Bounding a sum of products of binomial coefficients I am trying to understand the following sums for $k\le n$ :
$$
\sum_{s=0}^{k} \begin{pmatrix} 2n-s/2\\ s\end{pmatrix}\begin{pmatrix} 2n-3s/2\\ k-s\end{pmatrix}
$$
$$
\sum_{s=0}^{k} \begin{pmatrix} 2n-s\\ s\end{pmatrix}\begin{pmatrix} 2n-s\\ k-s\end{pmatrix}
$$
More precisely, I want to know if there is an $\alpha$, respectively $\beta$, such that for any $\epsilon > 0$ and sufficiently big $n$, we have
$$
\begin{pmatrix} 4n-(\alpha+\epsilon) k\\ k\end{pmatrix} 
\le \sum_{s=0}^{k} \begin{pmatrix} 2n-s/2\\ s\end{pmatrix}\begin{pmatrix} 2n-3s/2\\ k-s\end{pmatrix}
\le \begin{pmatrix} 4n-(\alpha-\epsilon) k\\ k\end{pmatrix},
$$
respectively
$$
\begin{pmatrix} 4n-(\beta+\epsilon) k\\ k\end{pmatrix} 
\le \sum_{s=0}^{k} \begin{pmatrix} 2n-s\\ s\end{pmatrix}\begin{pmatrix} 2n-s\\ k-s\end{pmatrix}
\le \begin{pmatrix} 4n-(\beta-\epsilon) k\\ k\end{pmatrix} .
$$
I am also fine with having rational function factors or rational powers of such factors in the bounding terms. 
One can see 
$$
\begin{pmatrix} 4n-2k\\ k\end{pmatrix} \le \sum_{s=0}^{k} \begin{pmatrix} 2n-k/2\\ s\end{pmatrix}\begin{pmatrix} 2n-3k/2\\ k-s\end{pmatrix}
\le \sum_{s=0}^{k} \begin{pmatrix} 2n-s/2\\ s\end{pmatrix}\begin{pmatrix} 2n-3s/2\\ k-s\end{pmatrix}\le \sum_{s=0}^{k} \begin{pmatrix} 2n\\ s\end{pmatrix}\begin{pmatrix} 2n\\ k-s\end{pmatrix}
= \begin{pmatrix} 4n\\ k\end{pmatrix},
$$
hence if there is such $\alpha$ then $0\le \alpha \le 2$.
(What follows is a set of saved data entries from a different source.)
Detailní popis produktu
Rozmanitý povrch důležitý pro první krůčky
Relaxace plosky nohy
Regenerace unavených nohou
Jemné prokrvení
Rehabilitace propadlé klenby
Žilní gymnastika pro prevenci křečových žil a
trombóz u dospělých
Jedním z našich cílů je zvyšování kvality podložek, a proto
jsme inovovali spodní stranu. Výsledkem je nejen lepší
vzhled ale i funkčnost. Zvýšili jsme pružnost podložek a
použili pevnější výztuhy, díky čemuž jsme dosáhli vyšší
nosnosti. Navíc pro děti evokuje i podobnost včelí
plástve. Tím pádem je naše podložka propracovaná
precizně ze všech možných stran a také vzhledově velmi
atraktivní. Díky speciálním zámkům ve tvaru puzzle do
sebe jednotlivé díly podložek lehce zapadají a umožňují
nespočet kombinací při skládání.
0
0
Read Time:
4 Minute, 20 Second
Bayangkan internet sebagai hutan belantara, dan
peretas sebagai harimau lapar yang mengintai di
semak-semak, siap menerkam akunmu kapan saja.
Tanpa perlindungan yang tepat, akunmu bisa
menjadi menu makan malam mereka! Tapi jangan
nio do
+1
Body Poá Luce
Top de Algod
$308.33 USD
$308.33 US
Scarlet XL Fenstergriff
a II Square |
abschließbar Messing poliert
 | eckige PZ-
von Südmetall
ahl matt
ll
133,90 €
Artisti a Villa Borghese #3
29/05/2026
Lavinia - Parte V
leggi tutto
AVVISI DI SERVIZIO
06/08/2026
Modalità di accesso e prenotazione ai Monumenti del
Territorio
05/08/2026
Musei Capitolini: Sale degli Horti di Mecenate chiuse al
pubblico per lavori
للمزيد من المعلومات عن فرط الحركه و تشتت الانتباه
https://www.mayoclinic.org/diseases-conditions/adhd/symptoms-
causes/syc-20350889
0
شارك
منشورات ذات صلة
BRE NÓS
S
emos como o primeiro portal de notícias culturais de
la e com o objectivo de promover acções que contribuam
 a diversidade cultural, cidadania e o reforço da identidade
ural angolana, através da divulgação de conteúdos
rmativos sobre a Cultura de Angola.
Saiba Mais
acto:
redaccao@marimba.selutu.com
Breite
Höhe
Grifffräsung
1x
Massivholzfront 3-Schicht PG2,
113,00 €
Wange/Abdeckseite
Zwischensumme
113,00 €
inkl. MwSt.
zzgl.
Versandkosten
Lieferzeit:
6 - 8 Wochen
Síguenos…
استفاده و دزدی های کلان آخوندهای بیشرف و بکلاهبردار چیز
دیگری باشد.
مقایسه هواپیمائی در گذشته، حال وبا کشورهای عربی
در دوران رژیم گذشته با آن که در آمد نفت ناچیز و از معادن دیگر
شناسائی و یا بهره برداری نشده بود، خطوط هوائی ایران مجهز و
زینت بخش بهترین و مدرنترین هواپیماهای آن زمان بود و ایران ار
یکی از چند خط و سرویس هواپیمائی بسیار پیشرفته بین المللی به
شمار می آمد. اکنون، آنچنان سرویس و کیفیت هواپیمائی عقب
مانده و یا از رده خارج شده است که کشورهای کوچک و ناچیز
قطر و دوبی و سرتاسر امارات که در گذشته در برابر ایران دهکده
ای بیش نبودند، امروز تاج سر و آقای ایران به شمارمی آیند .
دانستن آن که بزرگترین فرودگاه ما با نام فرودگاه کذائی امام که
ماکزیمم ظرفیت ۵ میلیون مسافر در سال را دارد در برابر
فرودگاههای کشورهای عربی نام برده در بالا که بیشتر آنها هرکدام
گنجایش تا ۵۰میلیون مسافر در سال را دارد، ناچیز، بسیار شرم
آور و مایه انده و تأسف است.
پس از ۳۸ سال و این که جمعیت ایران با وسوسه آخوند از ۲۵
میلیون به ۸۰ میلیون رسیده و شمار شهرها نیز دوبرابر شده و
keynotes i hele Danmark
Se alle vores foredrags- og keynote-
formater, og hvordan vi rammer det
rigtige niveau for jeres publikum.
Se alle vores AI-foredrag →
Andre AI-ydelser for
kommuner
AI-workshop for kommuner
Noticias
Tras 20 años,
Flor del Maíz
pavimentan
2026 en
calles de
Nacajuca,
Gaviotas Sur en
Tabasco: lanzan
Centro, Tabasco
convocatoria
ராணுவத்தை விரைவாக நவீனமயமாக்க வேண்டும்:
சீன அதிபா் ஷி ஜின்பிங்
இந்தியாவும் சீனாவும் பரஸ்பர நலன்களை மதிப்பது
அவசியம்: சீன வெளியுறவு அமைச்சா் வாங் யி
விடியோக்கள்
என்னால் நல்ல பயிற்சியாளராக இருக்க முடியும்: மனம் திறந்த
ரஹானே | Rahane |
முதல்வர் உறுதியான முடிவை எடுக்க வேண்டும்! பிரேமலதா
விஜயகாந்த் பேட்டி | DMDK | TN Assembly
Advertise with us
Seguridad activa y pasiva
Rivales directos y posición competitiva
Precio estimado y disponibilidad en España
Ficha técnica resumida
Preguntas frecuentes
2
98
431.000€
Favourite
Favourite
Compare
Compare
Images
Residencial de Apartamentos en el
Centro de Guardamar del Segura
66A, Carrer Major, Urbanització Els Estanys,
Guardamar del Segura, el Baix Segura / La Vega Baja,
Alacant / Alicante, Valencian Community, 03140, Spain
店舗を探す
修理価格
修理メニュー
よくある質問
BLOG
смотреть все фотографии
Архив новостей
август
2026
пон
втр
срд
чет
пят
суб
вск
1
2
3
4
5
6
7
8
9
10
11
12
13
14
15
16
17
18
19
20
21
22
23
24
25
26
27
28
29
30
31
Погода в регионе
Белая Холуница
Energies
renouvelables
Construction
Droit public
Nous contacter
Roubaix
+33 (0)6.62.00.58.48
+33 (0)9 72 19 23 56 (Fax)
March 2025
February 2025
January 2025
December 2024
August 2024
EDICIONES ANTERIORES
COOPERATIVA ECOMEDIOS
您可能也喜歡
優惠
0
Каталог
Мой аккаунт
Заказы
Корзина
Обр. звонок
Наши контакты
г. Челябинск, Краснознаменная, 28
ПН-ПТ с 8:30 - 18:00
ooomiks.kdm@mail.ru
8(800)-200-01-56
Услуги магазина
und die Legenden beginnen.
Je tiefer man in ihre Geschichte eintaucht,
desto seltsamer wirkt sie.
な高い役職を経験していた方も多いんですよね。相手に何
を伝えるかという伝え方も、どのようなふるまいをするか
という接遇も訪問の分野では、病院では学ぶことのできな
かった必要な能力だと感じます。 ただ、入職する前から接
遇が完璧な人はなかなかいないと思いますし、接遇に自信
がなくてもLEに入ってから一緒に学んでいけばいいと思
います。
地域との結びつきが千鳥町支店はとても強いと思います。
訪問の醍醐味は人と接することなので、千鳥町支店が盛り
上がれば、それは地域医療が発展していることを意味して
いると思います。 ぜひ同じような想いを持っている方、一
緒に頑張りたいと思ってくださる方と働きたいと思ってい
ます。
 A: Suppose that $k$ is fixed. The sums represent polynomials of degree $k$ in $n$. To answer your question, it's enough to compute two first leading terms of these polynomials. Let me do that for the second sum (the first sum is treated similarly), replacing $2n$ with $n$.
We have
\begin{split}
S(n,k)&:=\sum_{s=0}^{k} \binom{n-s}s \binom{n-s}{k-s} \\
&= \sum_{s=0}^{k} \frac{n^s - \frac{s(3s-1)}2n^{s-1}}{s!}\cdot \frac{n^{k-s} - \frac{(k-s)(k+s-1)}2n^{k-s-1}}{(k-s)!} + O(n^{k-2})\\
&=\frac1{k!}\sum_{s=0}^{k}\binom{k}s \big(n^k - (\frac{k(k-1)}2+s^2) n^{k-1}\big) + O(n^{k-2})\\
&=\frac{2^k}{k!}n^k - \frac{2^{k-2} (3k-1)}{(k-1)!}n^{k-1}  + O(n^{k-2}).
\end{split}
Since
$$\binom{2n-(\beta\pm\epsilon)k}{k} = \frac{2^k}{k!}n^k - \frac{2^{k-2}((2(\beta\pm\epsilon)+1)k-1)}{(k-1)!}n^{k-1} + O(n^{k-2}),$$
it follows with necessity that $\beta=1$. Then from
$$S(n,k) - \binom{2n-(1\pm\epsilon)k}{k} = \pm \epsilon\frac{2^{k-1} k}{(k-1)!}n^{k-1} + O(n^{k-2})$$
it follows that the proposed bounds do hold for large enough $n$.

P.S. Just in case, $S(n,k)$ has the following generating function:
$$\sum_{n,k\geq 0} S(n,k)z^n t^k = \frac1{1-(1+t)z-t(1+t)z^2}.$$